** Opening PROVIDED DATA block **
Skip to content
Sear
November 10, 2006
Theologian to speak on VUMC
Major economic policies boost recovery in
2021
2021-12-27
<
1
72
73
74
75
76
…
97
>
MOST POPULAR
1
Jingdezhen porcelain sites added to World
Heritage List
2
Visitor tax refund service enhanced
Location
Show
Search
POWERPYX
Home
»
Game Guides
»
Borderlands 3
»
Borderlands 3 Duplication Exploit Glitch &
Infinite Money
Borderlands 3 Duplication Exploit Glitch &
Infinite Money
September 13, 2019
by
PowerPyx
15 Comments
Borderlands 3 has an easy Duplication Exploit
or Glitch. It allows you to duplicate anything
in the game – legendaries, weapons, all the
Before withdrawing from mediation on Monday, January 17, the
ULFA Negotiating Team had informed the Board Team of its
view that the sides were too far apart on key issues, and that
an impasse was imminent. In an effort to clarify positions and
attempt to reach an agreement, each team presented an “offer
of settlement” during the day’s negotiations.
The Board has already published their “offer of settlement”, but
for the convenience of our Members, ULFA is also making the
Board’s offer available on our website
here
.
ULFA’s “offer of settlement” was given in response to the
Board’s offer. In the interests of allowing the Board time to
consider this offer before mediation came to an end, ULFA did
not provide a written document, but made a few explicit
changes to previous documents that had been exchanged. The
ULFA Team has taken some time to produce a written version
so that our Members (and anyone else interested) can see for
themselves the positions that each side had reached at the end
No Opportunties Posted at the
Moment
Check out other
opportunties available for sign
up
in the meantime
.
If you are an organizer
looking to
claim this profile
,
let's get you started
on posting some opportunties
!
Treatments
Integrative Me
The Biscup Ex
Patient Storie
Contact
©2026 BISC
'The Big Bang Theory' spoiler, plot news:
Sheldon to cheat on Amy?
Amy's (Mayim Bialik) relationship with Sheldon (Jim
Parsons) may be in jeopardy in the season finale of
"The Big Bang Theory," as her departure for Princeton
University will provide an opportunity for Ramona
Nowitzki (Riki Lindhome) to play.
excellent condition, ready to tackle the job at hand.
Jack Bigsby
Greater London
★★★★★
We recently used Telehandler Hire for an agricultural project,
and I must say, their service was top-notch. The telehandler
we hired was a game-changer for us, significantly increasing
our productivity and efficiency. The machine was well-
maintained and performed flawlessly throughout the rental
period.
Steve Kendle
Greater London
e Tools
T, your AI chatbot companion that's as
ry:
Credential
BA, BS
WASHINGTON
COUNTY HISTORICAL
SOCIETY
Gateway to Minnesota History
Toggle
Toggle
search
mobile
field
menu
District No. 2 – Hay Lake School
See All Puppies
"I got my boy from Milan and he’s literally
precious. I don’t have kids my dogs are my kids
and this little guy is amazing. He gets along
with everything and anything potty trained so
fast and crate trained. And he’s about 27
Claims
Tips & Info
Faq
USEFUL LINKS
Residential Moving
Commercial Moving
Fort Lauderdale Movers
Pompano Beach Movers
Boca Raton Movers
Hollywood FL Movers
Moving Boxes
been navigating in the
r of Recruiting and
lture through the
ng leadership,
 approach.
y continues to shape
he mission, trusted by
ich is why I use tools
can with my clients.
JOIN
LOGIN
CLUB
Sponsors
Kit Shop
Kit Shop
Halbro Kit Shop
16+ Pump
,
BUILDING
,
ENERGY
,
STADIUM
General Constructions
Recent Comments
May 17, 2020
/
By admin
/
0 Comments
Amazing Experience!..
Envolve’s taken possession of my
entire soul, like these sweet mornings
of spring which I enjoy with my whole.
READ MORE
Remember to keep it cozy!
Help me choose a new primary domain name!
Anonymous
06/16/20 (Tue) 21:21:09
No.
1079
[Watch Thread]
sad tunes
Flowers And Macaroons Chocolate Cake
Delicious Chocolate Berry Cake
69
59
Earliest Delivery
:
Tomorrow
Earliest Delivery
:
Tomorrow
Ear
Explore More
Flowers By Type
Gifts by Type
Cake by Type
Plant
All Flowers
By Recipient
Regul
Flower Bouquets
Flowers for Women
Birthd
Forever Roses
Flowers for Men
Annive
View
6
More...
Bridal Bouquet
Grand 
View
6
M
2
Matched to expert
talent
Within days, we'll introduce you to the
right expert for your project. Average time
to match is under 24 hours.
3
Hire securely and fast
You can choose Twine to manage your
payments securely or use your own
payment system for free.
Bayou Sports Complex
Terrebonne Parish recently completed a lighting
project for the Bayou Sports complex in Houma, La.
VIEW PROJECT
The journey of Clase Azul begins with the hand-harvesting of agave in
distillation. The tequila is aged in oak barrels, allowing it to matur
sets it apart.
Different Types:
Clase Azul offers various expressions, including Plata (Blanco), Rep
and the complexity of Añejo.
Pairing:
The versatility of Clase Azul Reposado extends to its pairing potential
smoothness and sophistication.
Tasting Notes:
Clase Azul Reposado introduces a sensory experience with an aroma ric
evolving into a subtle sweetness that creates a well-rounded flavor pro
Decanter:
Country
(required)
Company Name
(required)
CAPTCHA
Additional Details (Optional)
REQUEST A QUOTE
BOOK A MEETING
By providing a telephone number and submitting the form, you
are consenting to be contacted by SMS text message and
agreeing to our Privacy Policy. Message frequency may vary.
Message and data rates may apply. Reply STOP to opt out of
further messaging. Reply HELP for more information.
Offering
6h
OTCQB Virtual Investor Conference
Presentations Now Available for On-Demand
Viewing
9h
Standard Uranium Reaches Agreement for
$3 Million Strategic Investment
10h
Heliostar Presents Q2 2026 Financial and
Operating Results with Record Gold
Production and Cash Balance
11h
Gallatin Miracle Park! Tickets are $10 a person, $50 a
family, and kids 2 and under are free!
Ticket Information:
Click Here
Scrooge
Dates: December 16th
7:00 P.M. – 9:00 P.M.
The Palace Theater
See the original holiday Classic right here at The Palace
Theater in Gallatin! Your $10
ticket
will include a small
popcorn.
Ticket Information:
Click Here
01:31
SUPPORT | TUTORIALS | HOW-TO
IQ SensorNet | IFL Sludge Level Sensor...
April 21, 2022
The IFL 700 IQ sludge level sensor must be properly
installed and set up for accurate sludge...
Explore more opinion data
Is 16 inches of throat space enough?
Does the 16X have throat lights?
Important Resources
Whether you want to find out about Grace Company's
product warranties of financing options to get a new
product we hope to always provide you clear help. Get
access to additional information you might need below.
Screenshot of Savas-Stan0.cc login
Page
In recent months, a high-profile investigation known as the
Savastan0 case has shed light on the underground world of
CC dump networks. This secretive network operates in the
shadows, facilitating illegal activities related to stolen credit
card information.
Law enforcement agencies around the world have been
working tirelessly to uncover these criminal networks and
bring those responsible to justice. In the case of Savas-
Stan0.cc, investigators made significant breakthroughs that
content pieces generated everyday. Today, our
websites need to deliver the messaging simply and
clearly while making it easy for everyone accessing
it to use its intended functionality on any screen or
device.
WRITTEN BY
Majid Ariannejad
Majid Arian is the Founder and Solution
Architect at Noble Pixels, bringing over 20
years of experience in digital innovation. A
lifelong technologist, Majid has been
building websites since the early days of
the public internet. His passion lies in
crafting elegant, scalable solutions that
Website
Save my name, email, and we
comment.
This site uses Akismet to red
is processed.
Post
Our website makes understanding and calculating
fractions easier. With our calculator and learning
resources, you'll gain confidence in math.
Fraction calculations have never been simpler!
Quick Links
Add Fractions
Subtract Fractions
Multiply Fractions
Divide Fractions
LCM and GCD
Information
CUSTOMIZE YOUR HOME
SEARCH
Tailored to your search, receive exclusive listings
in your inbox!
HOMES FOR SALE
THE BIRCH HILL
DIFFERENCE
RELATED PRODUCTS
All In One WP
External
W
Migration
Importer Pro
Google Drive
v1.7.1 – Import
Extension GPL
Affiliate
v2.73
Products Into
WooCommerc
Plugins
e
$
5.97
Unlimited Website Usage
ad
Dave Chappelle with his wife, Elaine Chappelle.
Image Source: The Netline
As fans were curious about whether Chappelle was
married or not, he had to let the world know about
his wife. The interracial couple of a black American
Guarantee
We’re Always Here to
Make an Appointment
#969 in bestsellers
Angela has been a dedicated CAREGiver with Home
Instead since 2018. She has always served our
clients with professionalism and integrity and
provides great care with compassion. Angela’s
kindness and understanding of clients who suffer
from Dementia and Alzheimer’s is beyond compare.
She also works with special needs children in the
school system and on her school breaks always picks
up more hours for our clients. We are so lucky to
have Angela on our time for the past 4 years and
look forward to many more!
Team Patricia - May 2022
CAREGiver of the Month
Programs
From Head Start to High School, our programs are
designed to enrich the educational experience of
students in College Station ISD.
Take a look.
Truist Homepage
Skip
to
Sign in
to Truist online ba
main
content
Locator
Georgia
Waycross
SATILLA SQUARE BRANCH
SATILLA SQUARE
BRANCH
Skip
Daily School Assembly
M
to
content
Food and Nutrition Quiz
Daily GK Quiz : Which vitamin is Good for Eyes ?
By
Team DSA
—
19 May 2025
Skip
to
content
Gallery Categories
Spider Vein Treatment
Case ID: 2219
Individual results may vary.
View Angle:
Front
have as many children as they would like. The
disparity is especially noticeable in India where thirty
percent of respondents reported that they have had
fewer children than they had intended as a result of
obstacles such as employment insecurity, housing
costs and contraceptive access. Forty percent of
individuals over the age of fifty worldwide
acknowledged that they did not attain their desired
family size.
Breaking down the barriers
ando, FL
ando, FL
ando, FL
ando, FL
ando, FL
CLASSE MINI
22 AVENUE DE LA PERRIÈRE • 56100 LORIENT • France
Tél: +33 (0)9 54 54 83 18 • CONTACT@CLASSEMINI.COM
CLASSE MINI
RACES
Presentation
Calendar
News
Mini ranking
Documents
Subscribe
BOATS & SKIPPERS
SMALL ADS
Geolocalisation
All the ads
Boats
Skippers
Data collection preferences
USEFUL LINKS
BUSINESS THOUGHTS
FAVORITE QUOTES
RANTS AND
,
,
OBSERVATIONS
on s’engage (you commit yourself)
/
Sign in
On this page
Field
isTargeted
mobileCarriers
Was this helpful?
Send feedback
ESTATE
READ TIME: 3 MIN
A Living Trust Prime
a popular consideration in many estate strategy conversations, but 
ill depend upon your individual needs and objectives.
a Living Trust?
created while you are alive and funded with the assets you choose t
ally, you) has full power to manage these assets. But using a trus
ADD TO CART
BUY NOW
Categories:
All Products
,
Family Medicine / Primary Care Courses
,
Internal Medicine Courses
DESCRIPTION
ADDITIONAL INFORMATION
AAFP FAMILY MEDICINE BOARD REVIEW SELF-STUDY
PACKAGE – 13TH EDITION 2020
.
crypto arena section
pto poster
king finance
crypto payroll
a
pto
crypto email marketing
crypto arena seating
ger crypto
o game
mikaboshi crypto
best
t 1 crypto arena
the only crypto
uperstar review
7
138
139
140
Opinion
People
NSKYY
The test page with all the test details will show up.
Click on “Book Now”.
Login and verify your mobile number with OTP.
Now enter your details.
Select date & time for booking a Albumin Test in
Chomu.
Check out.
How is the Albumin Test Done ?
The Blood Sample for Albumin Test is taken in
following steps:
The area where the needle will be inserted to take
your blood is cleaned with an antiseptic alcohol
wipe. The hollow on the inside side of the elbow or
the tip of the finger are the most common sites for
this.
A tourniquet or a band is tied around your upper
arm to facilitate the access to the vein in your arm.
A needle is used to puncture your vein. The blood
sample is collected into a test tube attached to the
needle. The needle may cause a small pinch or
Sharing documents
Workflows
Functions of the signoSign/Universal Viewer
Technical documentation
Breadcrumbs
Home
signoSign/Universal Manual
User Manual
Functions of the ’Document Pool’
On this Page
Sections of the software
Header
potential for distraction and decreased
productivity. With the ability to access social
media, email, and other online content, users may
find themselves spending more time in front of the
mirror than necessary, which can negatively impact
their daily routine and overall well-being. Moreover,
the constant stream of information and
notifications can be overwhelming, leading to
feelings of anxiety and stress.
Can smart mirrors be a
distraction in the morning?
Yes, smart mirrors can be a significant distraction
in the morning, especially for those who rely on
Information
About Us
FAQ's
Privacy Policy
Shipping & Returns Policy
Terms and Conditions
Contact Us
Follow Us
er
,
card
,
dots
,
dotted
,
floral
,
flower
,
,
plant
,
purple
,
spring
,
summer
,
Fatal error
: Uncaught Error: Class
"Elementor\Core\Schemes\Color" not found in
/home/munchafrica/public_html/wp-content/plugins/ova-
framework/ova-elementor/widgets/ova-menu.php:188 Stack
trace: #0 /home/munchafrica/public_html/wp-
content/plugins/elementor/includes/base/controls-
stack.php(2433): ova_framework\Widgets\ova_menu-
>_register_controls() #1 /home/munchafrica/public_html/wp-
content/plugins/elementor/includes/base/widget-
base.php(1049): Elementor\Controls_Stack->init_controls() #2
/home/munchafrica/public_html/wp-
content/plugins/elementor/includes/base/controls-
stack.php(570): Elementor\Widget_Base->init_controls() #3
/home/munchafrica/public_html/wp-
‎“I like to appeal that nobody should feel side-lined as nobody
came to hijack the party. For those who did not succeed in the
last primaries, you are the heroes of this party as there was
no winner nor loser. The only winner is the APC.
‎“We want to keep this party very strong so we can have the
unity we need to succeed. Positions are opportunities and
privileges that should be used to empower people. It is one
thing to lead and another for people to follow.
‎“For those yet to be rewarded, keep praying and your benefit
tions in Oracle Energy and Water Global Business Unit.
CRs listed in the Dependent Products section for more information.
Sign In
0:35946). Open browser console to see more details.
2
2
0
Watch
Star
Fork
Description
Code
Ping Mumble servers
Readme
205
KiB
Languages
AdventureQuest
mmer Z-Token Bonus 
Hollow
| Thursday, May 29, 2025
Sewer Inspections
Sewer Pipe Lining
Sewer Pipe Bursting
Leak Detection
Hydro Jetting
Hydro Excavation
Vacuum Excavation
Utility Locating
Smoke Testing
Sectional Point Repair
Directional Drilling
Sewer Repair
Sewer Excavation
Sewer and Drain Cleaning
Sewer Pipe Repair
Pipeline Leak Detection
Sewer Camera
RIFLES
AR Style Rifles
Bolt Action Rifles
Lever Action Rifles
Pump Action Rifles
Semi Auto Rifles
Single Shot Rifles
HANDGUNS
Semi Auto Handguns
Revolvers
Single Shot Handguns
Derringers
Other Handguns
** Closing PROVIDED DATA block **
### WHAT NEEDS TO BE DONE
The word "Policy" may appear on some lines of these records; state how many such lines there are, and nothing else.

### RESPONSE BELOW
3